CSAPP Chapter 1 Excerpt

Processes

When a program runs on a modern system, the operating system provides the illusion that the program is the only one running on the system. The program appears to have exclusive use of both the processor, main memory, and I/O devices. The processor appears to execute the instructions in the program, one after the other, without interruption. And the code and data of the program appear to be the only objects in the system’s memory. These illusions are provided by the notion of a process.

About kernel

  • The kernel is the portion of the operating system code that is always resident in memory.
  • The kernel is not a separate process. Instead, it is a collection of code and data structures that the system uses to manage all the processes.

Threads

A process can actually consist of multiple execution units, called threads, each running in the context of the process and sharing the same code and global data.

  • Threads are typically more efficient than processes.

Virtual Memory

Virtual memory is an abstraction that provides each process with the illusion that it has exclusive use of the main memory. Each process has the same uniform view of memory, which is known as its virtual address space.

                  +-----------------------+  ^
                  |                       |  |
                  | Kernel virtual memory |  | Memory invisible to user code
                  |                       |  |
                  +-----------------------+  |
                  |      User stack       |
                  |  (create at run time) |
                  +-----+-----------------+
                  |     |                 |
                  |     v          ^      |
                  |                |      |
                  +----------------+------+
                  | Memory-mapped region  |
                  | for shared libraries  |  Like print function
                  +-----------------------+
                  |                       |
                  |           ^           |
                  |           |           |
                  +-----------+-----------+
                  |     Run-time heap     |
                  |  (created by malloc)  |
                  +-----------------------+
                  |                       | --+
                  |    Read/write data    |   |
                  |                       |   |
                  +-----------------------+   +-- Loaded from the executable file
                  |Read-only code and data|   |
                  +-----------------------+   |
Program start --->|                       | --+
                 0+-----------------------+

In Linux, the topmost region of the address space is reserved for code and data in the operating system that is common to all processes. The lower region of the address space holds the code and data defined by the user’s process.

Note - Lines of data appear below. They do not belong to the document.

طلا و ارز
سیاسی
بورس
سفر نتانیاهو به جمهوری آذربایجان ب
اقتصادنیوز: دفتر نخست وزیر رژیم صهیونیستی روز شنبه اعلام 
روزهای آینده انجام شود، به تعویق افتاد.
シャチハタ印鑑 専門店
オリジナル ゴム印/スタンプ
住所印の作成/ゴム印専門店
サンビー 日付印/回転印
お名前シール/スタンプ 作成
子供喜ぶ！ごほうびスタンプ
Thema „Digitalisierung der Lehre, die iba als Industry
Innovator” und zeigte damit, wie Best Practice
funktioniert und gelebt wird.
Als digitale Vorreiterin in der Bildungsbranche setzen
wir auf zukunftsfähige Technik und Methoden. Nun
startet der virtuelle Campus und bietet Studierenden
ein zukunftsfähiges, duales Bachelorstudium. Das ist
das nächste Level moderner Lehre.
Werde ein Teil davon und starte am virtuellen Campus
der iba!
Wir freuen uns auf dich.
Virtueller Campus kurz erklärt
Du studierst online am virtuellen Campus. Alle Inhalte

  • Program code and data. The code and data areas are initialized directly from the contents of an executable object file.
  • Heap. The code and data areas are followed immediately by the run-time heap, which are fixed in size once the process begins running, the heap expands and contracts dynamically at run time as a result of calls to C standard library routines such as malloc and free.
  • Shared libraries. Near the middle of the address space is an area that holds the code and data for shared libraries such as the C standard library and the math library.
  • Stack. At the top of the user’s virtual address space is the user stack that the compiler uses to implement function calls. Like the heap, the user stack expands and contracts dynamically during the execution of the program.
  • Kernel virtual memory. The top region of the address space is reserved for the kernel. They must invoke the kernel to perform read or write operations.

Files

A file is a sequence of bytes, nothing more and nothing less. Every I/O device, including disks, keyboards, displays, and even networks, is modeled as a file, which provides applications with a uniform view of all the varied I/O devices that might be contained in the system.

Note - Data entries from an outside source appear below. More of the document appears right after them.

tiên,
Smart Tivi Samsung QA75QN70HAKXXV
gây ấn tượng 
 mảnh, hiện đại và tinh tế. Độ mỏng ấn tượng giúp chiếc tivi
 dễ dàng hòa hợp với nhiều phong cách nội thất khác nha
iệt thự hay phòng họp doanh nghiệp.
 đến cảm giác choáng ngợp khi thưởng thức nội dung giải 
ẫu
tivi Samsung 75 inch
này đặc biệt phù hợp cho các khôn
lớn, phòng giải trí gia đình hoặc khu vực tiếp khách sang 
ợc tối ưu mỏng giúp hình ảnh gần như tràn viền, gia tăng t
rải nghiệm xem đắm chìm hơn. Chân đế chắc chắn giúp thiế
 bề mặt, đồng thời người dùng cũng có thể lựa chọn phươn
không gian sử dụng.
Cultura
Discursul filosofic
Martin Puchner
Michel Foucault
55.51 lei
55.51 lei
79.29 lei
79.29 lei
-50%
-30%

Concurrency and Parallelism

We use the term concurrency to refer to the general concept of a system with multiple, simultaneous activities, and the term parallelism to refer to the use of concurrency to make a system run faster.

Hyperthreading

Hyperthreading, sometimes called simultaneous multi-threading, is a technique that allows a single CPU to execute multiple flows of control. As an example, the Intel Core i7 processor can have each core executing two threads, and so a four-core system can actually execute eight threads in parallel.